How Do You Change Instruments in Guitar Pro? (iOS and macOS)
While we’re on the topic, let’s answer some of the other frequently asked questions. Changing the instruments/sounds for both iOS and macOS versions of Guitar Pro isn’t terribly different from the track. To change the instrument in Guitar Pro (iOS and macOS), click on the Track icon, and then click the information button to bring up the list of other instruments. Choose your instrument by tapping or double-clicking on it.
You can see what that looks like here in iOS
Changing the Instruments in Guitar Pro (iOS)
To change the instrument track in Guitar Pro for iOS, rather than click on the entire track as you would if you were switching between tracks, you instead click on the information button which will bring up the menu where you can see all of the other instruments to choose from.
Changing the Instruments in Guitar Pro (macOS)

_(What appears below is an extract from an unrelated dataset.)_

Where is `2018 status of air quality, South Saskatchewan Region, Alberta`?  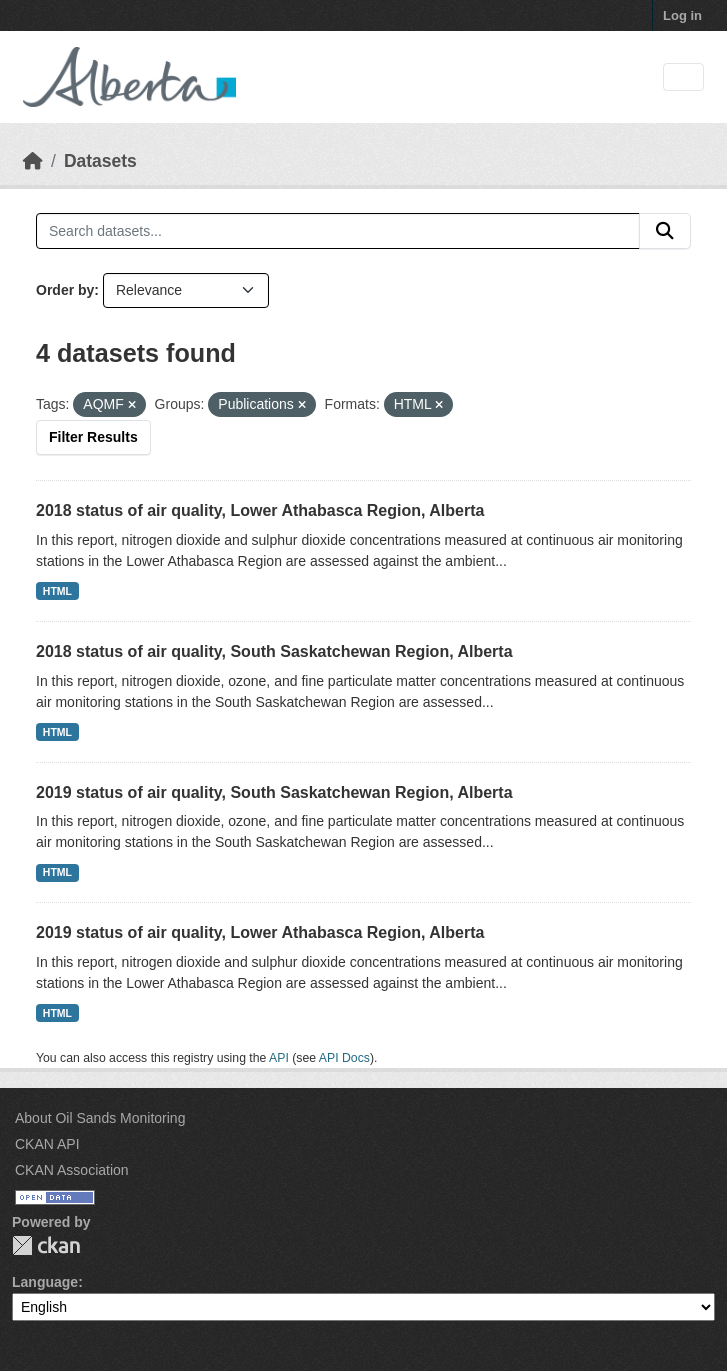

Like the image shows, to change the sound or instrument in Guitar Pro, you just have to click on the sub-heading underneath where it says “Sounds.” Click on it, and then choose an instrument from the drop-down menu.
How Do You Slide on Guitar Pro?
To create a slide in Guitar Pro, click the icon that looks like a slash between two numbers after having typed out one note or several. Even though the image above says that there have to be two, you don’t actually have to do that. You can create a slide into just one note with Guitar Pro by using the other slide icons that are in the same line of symbols.
How Do You Change Tempo in Guitar Pro?
If you want to change the tempo in Guitar Pro, you can either click on the Relative Speed icon which will give you the option to choose in percentages, or you can change the speed by clicking on the Automation Editor which is represented by the quarter-note and number.
Either one of these will work, however, the Relative Speed option is just a temporary change in tempo. I often use it for practicing a song because you can slow it down to 50%, for instance, or even just 95% if you only need a slight reduction to practice more accurately and easily.
In Guitar Pro, you can change the tempo by clicking on the Automation Editor which will change the tempo of the entire editor, or you can adjust it so that the tempo changes at particular points in the song.
How Do You Use the Metronome in Guitar Pro?
To use the metronome in Guitar Pro, click on the metronome icon next to the Track type and Looping button. Click on the three dots next to it which will give you the option to change the metronome’s volume, its duration, and whether it counts in between bars.
While it may seem unimportant, the count-in button and the metronome buttons are something that I almost always use whenever I’m using Guitar Pro. The count-in button is essential if you’re using the software as a practice tool which I do almost every single day (it’s best to get it here on Plugin Fox if you don’t already have it).
How Do You Transpose Or Change Key in Guitar Pro?
There are three ways of changing key signatures or transposing in Guitar Pro (here’s my guide on how to memorize them btw), and each one has a slightly different purpose and is performed in a slightly different way. For instance, if you just want to change the key signature on the staff, you just have to use a command.
To change the key signature in Guitar Pro, use the (Command + K) option to bring up the menu of key signatures and choose which one you want.
To transpose only certain sections of your Guitar Pro file, click on “Tools” and then the “Transpose” option. From there, you’ll be given an option for how many bars you want to transpose, including just one or all the way up to all of them.
The transpose your melody quickly in Guitar Pro, click on the ‘+/-‘ icon on the top-center of the DAW, and adjust by how many semi-tones you want to transpose the melody. You can go all the way up to 12 semi-tones or down by semitones.
This is the method that I use the most when I’m transposing a piece of music in Guitar Pro. I do it because it’s easy to switch back and forth to its default setting, moreover, the option is right on the interface so you don’t have to do much clicking around.